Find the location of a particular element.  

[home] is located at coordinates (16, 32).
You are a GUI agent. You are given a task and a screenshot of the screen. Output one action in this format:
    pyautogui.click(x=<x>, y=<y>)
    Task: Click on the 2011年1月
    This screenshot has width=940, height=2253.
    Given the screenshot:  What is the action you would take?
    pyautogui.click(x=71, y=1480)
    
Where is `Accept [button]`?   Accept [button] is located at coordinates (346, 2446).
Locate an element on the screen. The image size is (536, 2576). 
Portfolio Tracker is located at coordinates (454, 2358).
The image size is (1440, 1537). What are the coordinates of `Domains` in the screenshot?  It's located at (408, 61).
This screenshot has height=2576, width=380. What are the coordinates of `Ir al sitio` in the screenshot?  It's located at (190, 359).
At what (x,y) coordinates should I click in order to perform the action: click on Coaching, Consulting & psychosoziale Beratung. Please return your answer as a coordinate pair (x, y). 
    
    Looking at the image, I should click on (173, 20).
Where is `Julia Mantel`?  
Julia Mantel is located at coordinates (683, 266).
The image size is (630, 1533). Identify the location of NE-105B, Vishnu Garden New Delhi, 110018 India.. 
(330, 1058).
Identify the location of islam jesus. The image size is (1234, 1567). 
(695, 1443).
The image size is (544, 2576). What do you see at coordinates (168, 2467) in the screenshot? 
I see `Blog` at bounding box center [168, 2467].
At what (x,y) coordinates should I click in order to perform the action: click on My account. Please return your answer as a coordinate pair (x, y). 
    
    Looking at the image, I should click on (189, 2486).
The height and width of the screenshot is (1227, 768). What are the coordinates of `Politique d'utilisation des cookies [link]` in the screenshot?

> _PROBLEM DETAILS_: Every line of the data above is to be copied out exactly.

> _THE ANSWER_:
Find the location of a particular element.  

[home] is located at coordinates (16, 32).
You are a GUI agent. You are given a task and a screenshot of the screen. Output one action in this format:
    pyautogui.click(x=<x>, y=<y>)
    Task: Click on the 2011年1月
    This screenshot has width=940, height=2253.
    Given the screenshot:  What is the action you would take?
    pyautogui.click(x=71, y=1480)
    
Where is `Accept [button]`?   Accept [button] is located at coordinates (346, 2446).
Locate an element on the screen. The image size is (536, 2576). 
Portfolio Tracker is located at coordinates (454, 2358).
The image size is (1440, 1537). What are the coordinates of `Domains` in the screenshot?  It's located at (408, 61).
This screenshot has height=2576, width=380. What are the coordinates of `Ir al sitio` in the screenshot?  It's located at (190, 359).
At what (x,y) coordinates should I click in order to perform the action: click on Coaching, Consulting & psychosoziale Beratung. Please return your answer as a coordinate pair (x, y). 
    
    Looking at the image, I should click on (173, 20).
Where is `Julia Mantel`?  
Julia Mantel is located at coordinates (683, 266).
The image size is (630, 1533). Identify the location of NE-105B, Vishnu Garden New Delhi, 110018 India.. 
(330, 1058).
Identify the location of islam jesus. The image size is (1234, 1567). 
(695, 1443).
The image size is (544, 2576). What do you see at coordinates (168, 2467) in the screenshot? 
I see `Blog` at bounding box center [168, 2467].
At what (x,y) coordinates should I click in order to perform the action: click on My account. Please return your answer as a coordinate pair (x, y). 
    
    Looking at the image, I should click on (189, 2486).
The height and width of the screenshot is (1227, 768). What are the coordinates of `Politique d'utilisation des cookies [link]` in the screenshot?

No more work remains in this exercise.